"Ummm...rather a lot."
I was accosted yesterday by someone on my regular pedalling route. Annoyingly someone else had mentioned I happen to have a degree in law. Naturally he was looking for free legal advice. I do not give free legal advice. I am not a lawyer. No, I am not a lawyer. Having a degree in law does not qualify me to hand out legal advice, especially while sitting on my tricycle on the footpath.
This man had obtained one of those "free will kits" from somewhere. His wife has, according to him, been nagging him for some time now about writing a will. As he is probably in his late 60's this would seem an even better idea now than it would have been when he married her forty something years ago.
There is something about writing a will which seems to bother many people. I suspect it is a sort of superstitious thing. The vast majority of us do not like to think about dying.
Succession Law was one of the more interesting compulsory subjects in Law School. People have done some strange things, some nice things, some nasty things and some downright cruel things with respect to their worldly possessions. Yes, people really do will everything they own to a dog or a cat instead of their relatives.
Sometimes people unintentionally do what they did not intend to do. More than one wife has found herself homeless when an estate has been left to children in the belief that they will "do the right thing" by their mother.
Even getting proper legal advice will not necessarily result in an estate being divided the way it was intended to be divided. Leaving someone out, giving someone less (or more), even giving equal shares when there are clearly different needs can all cause difficulties when people choose to challenge a will - and they will. It is often a nasty business. However it is often a much nastier business without a properly drawn up will.
My father, in his emotional state after my mother's death lost the original of her will before probate was granted. He accidentally left it in the photocopier at the library and nobody had the good sense or courtesy to hand it in. He had the copies he had made that day. My mother's will left everything to him if she pre-deceased him. It was very simple. There were no arguments. Her intentions were also well known. A solicitor had drawn it up and also had a copy. We sorted the situation with far less difficulty than there might have been. My father tells it as a warning story to other people.

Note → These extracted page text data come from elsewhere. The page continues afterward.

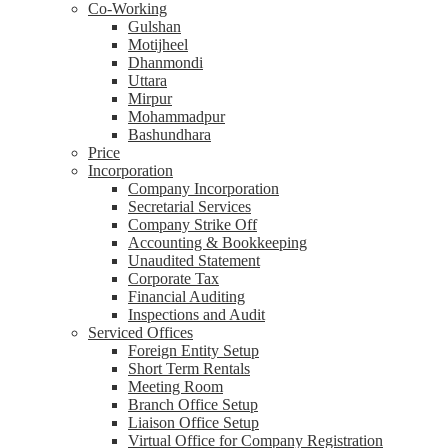
Co-Working
Gulshan
Motijheel
Dhanmondi
Uttara
Mirpur
Mohammadpur
Bashundhara
Price
Incorporation
Company Incorporation
Secretarial Services
Company Strike Off
Accounting & Bookkeeping
Unaudited Statement
Corporate Tax
Financial Auditing
Inspections and Audit
Serviced Offices
Foreign Entity Setup
Short Term Rentals
Meeting Room
Branch Office Setup
Liaison Office Setup
Virtual Office for Company Registration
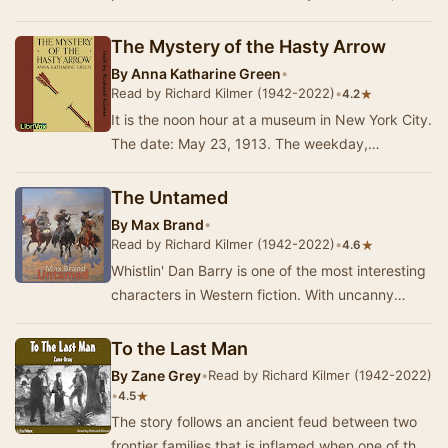
possible causing the sun to nova within tw…
The Mystery of the Hasty Arrow
By
Anna Katharine Green
•
Read by Richard Kilmer (1942-2022)
•
★
4.2
It is the noon hour at a museum in New York City.
The date: May 23, 1913. The weekday,
attendance is light; the attendees are scattered
betw…
The Untamed
By
Max Brand
•
Read by Richard Kilmer (1942-2022)
•
★
4.6
Whistlin' Dan Barry is one of the most interesting
characters in Western fiction. With uncanny
abilities he controls a wild stallion, approp…
To the Last Man
By
Zane Grey
•
Read by Richard Kilmer (1942-2022)
•
★
4.5
The story follows an ancient feud between two
frontier families that is inflamed when one of the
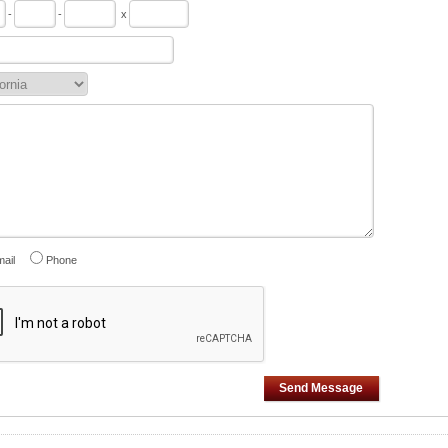
-
-
x
ail
Phone
Send Message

The man who accosted me clearly thought he was leaving nothing at all to chance. His attempt to write a will went on for pages. Every item he owned had been individually listed and, next to it, the name of the intended recipient. He had listed each book, each tool, each golf club and each fishing rod. Every item that is but one. He had not mentioned the house. I happen to know the house is not in joint names. It is his house - and he had simply failed to mention the house at all. I broke my rule and gave him some legal advice, "Consult a solicitor."